WHAT IS BEING ASKED
Please return every line below that contains the string "Nights".

_____

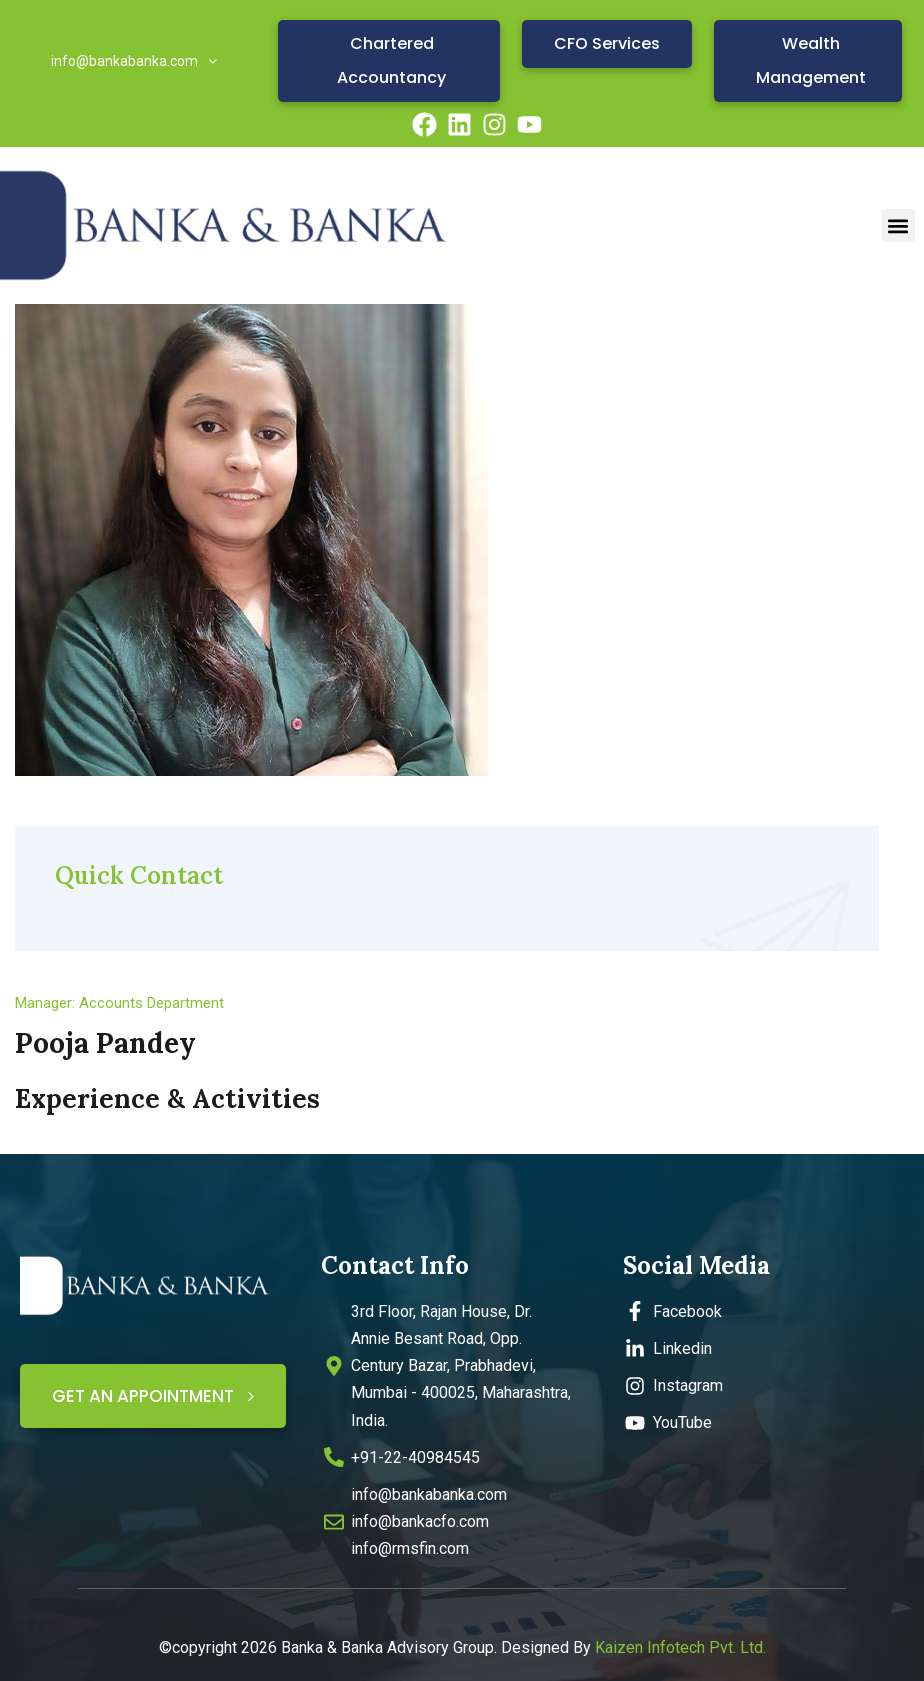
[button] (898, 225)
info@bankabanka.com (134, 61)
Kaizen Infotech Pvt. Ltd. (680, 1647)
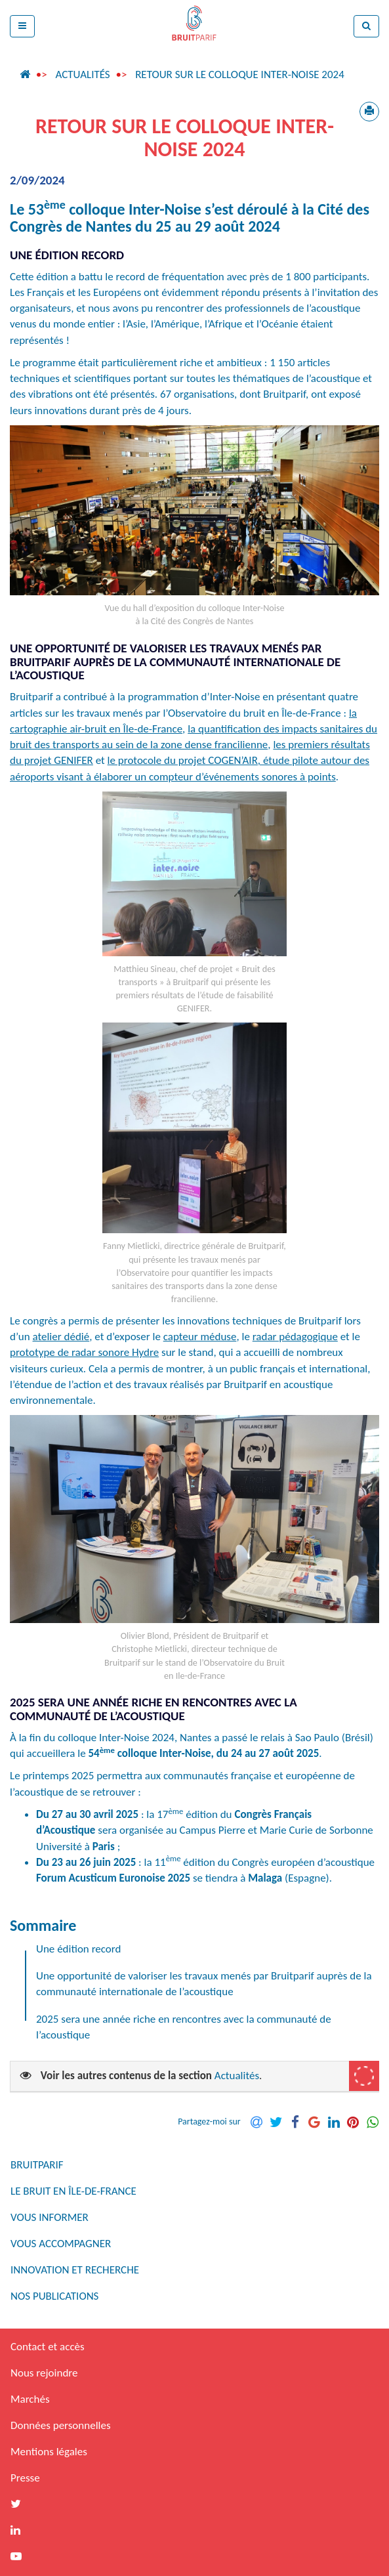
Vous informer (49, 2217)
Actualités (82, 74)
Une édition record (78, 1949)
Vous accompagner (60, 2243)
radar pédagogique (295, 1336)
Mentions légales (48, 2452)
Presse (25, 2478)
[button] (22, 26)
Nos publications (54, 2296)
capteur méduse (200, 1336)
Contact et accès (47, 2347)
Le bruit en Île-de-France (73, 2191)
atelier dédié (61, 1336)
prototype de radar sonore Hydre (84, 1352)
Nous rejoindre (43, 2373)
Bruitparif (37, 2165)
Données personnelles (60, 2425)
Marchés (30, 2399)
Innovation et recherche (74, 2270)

_____

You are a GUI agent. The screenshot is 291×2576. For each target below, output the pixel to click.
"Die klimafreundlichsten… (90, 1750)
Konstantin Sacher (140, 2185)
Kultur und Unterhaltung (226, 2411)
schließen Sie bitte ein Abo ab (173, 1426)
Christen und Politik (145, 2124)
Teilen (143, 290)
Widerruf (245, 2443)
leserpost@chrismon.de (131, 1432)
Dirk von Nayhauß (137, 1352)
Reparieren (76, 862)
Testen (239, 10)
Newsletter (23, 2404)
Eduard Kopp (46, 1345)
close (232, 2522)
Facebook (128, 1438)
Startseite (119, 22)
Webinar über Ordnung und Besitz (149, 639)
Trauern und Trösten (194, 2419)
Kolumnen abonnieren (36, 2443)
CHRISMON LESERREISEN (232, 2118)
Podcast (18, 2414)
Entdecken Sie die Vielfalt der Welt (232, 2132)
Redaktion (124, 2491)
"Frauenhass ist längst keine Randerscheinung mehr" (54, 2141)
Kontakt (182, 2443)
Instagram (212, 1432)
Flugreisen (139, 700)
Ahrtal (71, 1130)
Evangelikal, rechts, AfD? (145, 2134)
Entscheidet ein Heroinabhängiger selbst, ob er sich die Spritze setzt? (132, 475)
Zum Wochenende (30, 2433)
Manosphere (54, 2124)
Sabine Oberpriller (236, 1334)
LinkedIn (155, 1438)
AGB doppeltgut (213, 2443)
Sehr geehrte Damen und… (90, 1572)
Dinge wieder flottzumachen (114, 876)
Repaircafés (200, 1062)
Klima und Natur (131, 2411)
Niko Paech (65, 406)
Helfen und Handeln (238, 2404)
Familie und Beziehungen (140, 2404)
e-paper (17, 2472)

_____

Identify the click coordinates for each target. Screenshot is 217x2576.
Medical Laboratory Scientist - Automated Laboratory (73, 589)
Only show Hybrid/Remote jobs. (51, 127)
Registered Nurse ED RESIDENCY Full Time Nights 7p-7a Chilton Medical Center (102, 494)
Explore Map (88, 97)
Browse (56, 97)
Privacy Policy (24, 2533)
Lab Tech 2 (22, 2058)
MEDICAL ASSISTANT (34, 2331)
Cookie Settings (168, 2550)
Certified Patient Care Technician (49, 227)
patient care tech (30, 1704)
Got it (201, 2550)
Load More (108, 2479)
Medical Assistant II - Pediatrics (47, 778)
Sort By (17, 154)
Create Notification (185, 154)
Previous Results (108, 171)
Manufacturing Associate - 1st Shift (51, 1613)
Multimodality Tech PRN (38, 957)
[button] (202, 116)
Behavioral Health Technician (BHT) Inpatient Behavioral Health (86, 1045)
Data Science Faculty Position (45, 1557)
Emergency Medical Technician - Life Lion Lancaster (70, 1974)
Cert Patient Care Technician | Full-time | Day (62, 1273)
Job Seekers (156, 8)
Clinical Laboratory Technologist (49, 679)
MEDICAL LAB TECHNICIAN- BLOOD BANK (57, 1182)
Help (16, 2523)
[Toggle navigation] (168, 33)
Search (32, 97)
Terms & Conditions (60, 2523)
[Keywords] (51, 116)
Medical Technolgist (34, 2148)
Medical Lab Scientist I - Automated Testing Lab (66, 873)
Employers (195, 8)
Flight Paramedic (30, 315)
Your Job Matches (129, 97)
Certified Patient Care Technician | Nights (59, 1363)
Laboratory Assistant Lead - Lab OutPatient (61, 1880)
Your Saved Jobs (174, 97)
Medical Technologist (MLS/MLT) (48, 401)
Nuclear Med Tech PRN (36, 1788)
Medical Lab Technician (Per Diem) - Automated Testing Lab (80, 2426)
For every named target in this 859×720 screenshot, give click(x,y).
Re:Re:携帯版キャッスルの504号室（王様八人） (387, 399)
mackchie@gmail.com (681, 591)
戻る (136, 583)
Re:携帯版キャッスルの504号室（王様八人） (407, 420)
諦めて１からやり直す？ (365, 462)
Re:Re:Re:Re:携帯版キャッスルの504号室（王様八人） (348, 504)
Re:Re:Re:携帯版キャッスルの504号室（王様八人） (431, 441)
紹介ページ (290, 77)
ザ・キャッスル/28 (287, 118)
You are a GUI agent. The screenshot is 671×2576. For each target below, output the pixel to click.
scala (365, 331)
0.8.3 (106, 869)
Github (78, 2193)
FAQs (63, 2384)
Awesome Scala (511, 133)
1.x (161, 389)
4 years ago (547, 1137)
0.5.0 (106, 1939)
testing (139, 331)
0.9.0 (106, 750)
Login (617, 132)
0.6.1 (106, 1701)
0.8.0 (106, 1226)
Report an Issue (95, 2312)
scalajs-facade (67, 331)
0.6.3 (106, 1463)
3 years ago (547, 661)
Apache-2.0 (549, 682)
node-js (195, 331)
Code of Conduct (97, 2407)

_____

EXERCISE ANSWER
Registered Nurse ED RESIDENCY Full Time Nights 7p-7a Chilton Medical Center (102, 494)
Certified Patient Care Technician | Nights (59, 1363)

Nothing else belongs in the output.